* _Directions for this task_:
Tally the lines of the data below that contain the string "plaît". Give the tally and nothing else.

::: Record extracts

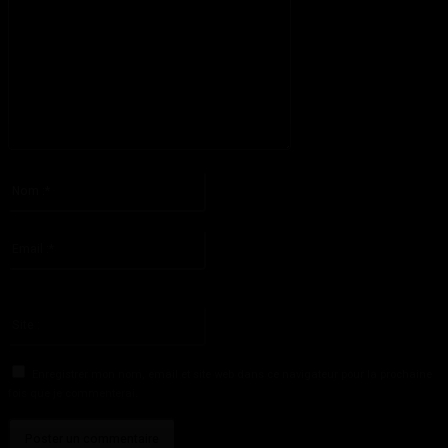
S'il vous plaît entrez votre commentaire!
Nom
:*
S'il vous plaît entrez votre nom ici
Email
:*
Vous avez entré une adresse email incorrecte!
Veuillez entrer votre adresse email ici
Site
:
Enregistrer mon nom, email et site web dans ce navigateur pour la prochaine
fois que je commenterai.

::::::

* _Solution to the problem_:
2